Useful tests include testing against data with known correct outputs and validating the aggregate quality, as well as comparing predictions to a previous version of the model.
Test that a single example or training batch can be sent to the model, and changes to internal state can be observed from training through to prediction.
Observing internal state on small amounts of data is a useful debugging strategy for issues like numerical instability.
Test models via a canary process before they enter production serving environments.
Modeling code can change more frequently than serving code, so there is a danger that an older serving system will not be able to serve a model trained from newer code. This includes testing that a model can be loaded into the production serving binaries and perform inference on production input data at all. It also includes a canary process, in which a new version is tested on a small trickle of live data.
Test how quickly and safely a model can be rolled back to a previous serving version.
A model “roll back” procedure is useful in cases where upstream issues might result in unexpected changes to model quality. Being able to quickly revert to a previous known-good state is as crucial with ML models as with any other aspect of a serving system.
Monitoring Tests for ML
Monitoring is crucial for models that automatically incorporate new data in a continual or ongoing fashion at training time, and is always needed for models that serve predictions in an on-demand fashion.
Test for upstream instability in features, both in training and serving
Upstream instability can create problems both at training and serving (inference) time. Training time instability is especially problematic when models are updated or retrained frequently. Serving time instability can occur even when the models themselves remain static. As examples, what alert would fire if one datacenter stops sending data? What if an upstream signal provider did a major version upgrade?
Test that data invariants hold in training and serving inputs.
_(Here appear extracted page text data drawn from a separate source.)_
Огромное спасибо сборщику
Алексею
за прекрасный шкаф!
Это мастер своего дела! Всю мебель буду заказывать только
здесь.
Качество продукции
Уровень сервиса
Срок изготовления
For example, test if Feature A and Feature B should always have the same number of non-zero values in each example, or that Feature C is always in the range (0,100) or that class distribution is about 10:1.
Test that your training and serving features compute the same values.
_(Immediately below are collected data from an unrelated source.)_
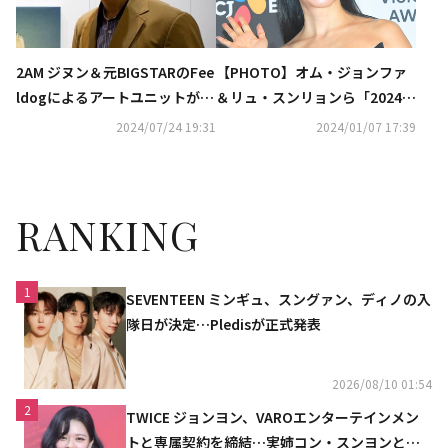
2AM ジヌン＆元BIGSTARのFee
【PHOTO】オム・ジョンファ
ldogによるアートユニットが日
＆リュ・スンリョンら「2024 V
本初出展！東京のイベントに参
ISIONARY AWARDS」レッドカ
2024/07/24 19:31
2024/01/07 17:39
加
ーペットに登場
RANKING
1
SEVENTEEN ミンギュ、スングァン、ディノの入
隊日が決定…Pledisが正式発表
2026/08/10 01:54
2
TWICE ジョンヨン、VAROエンターテインメン
トと専属契約を締結…実姉コン・スンヨンと同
The codepaths that actually generate input features may differ for training and inference time, due to tradeoffs for flexibility vs. efficiency and other concerns. This is sometimes called “training/serving skew” and requires careful monitoring to detect and avoid.
Test for model staleness.
For models that continually update, this means monitoring staleness throughout the training pipeline, to be able to determine in the case of a stale model where the pipeline has stalled. For example, if a daily job stopped generating an important table, what alert would fire?
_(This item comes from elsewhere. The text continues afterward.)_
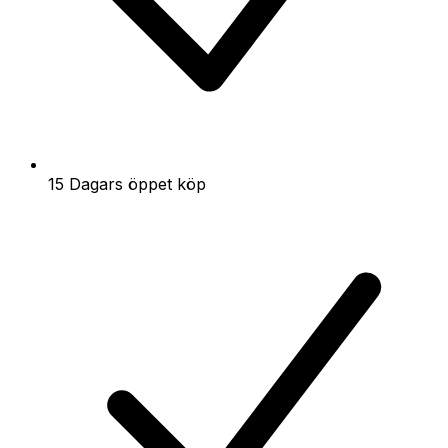
15 Dagars öppet köp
Test for NaNs or infinities appearing in your model during training or serving.
Invalid numeric values can easily crop up in your learning model, and knowing that they have occurred can speed diagnosis of the problem.
Test for dramatic or slow-leak regressions in training speed, serving latency, throughput, or RAM usage.
The computational performance (as opposed to predictive quality) of an ML system is often a key concern at scale, and should be monitored via specialized regression testing. Dramatic regressions and slow regressions over time may require different kinds of monitoring.
Test for regressions in prediction quality on served data.
For many systems, monitoring for nonzero bias can be an effective canary for identifying real problems, though it may also result from changes in the world.